Veteran arbitrator to review multiemployer pension plan cutsPosted On: Jun. 17, 2015 12:00 AM CST
The U.S. Treasury Department on Wednesday named veteran attorney and arbitrator Ken Feinberg to review applications of financially troubled multiemployer pension plans to cut benefits promised to plan participants.
Those cutbacks were authorized by legislation Congress passed late last year amid numerous warnings by federal agencies that without such action, dozens of multiemployer plans would fail, with the promised but unfunded benefit liabilities shifting to the federal Pension Benefit Guaranty Corp.

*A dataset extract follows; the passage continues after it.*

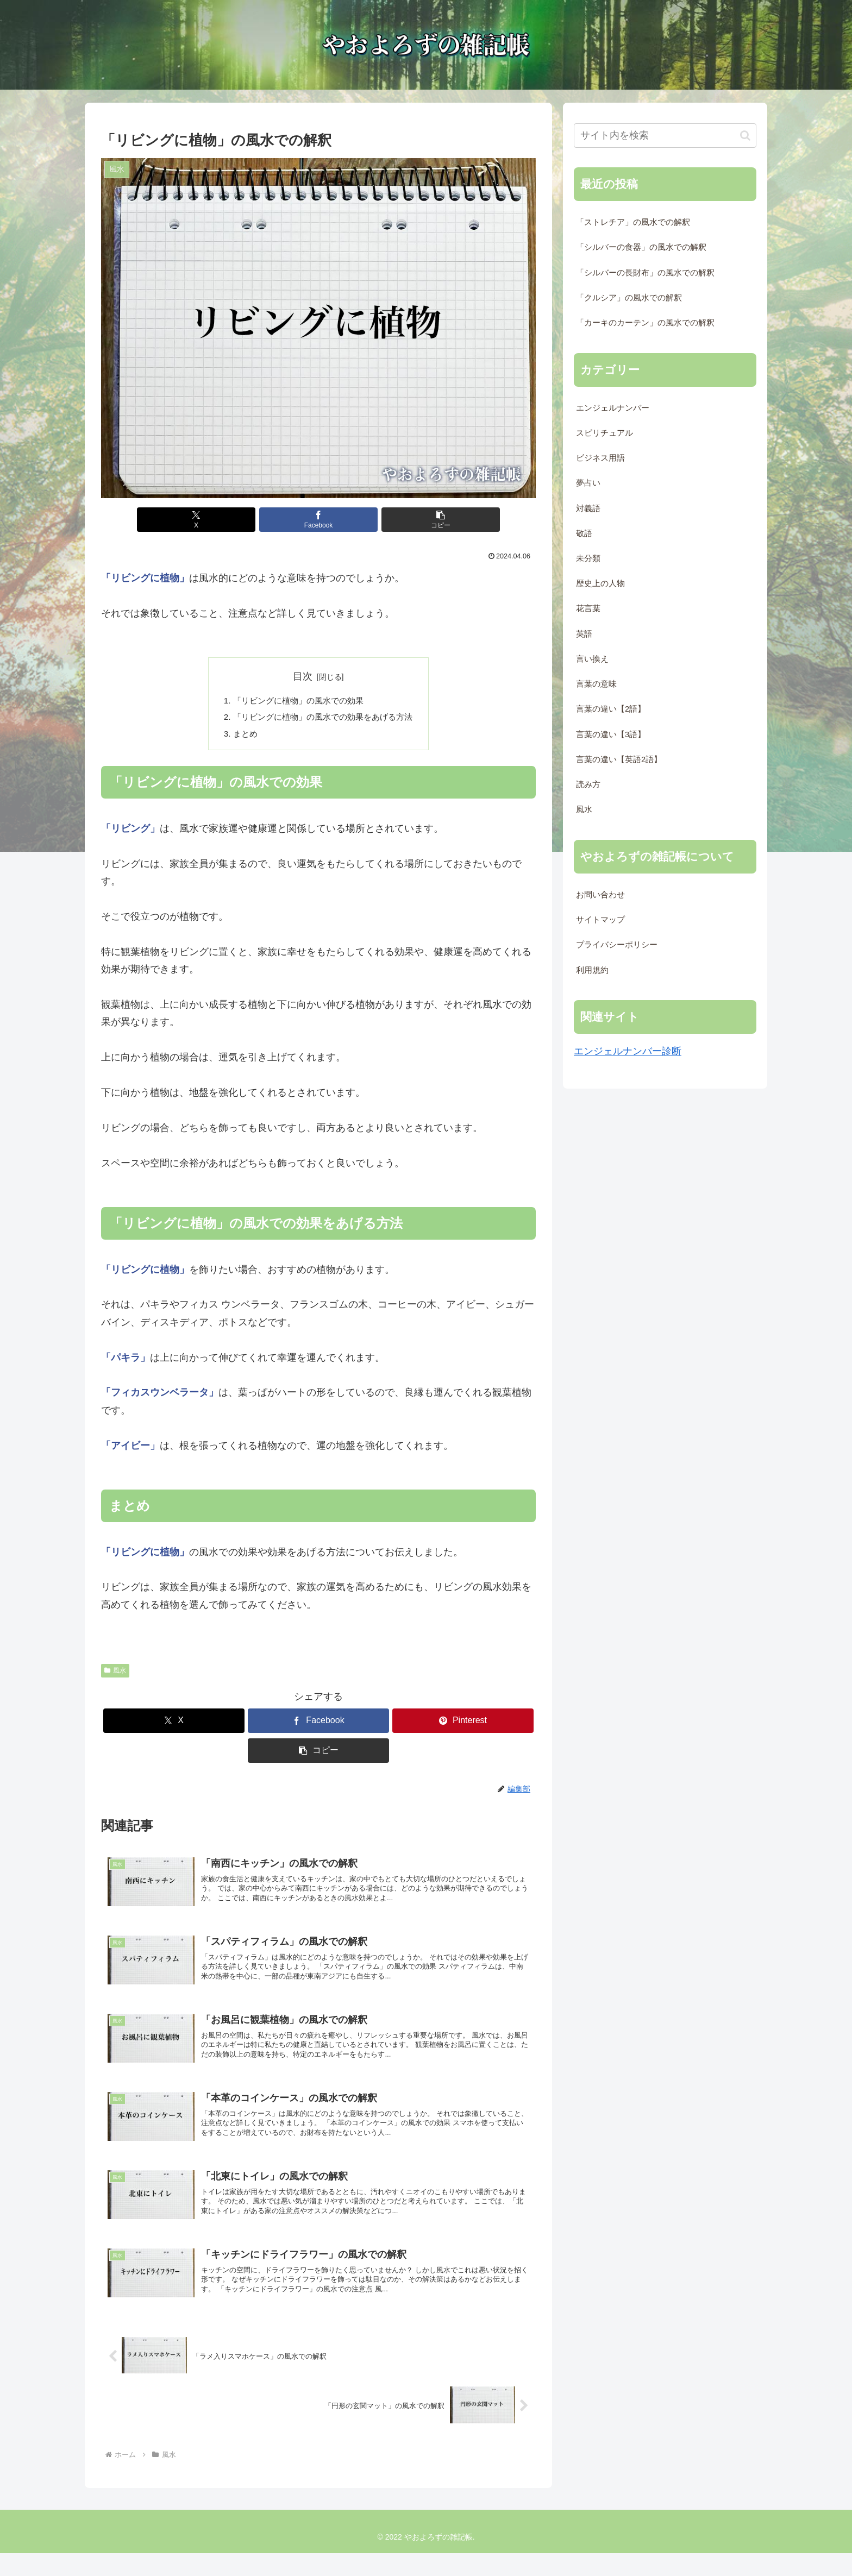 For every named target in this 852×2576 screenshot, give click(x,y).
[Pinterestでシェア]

In turn, the weight of assuming those massive liabilities could bankrupt the PBGC's insurance program that guarantees a portion of participants' benefits.
A U.S. Government Accountability Office report issued prior to the passage of the 2014 legislation warned that without congressional action, the PBGC's insurance program, funded in part by premiums paid by the plans, would go broke in the next 10 to 15 years.
To prevent that from happening, the 2014 law allows participants' benefits to be cut if certain financial tests are met, such as a plan being projected to become insolvent during a current plan year or any of the next 14 years.
However, the law requires plans to submit their benefit reduction applications to federal regulators and show that the reductions are necessary to keep the plans afloat.
Mr. Feinberg, whose title will be special master, will oversee the review of those applications.
Mr. Feinberg “has a proven track record of approaching these matters in an even-handed and thoughtful way, and he will oversee an open and balanced process for reviewing these applications,” Treasury Secretary Jacob Lew said in a statement.
Mr. Feinberg's past assignments have included overseeing the Sept. 11 and BP Deepwater Horizon victim compensation funds.
This new assignment, Mr. Feinberg said at a briefing, will be “difficult and challenging,” but also one, he said, that he is “pleased and honored to accept.”
Currently, there are about 1,400 multiemployer plans with about 10.4 million participants, according to the PBGC.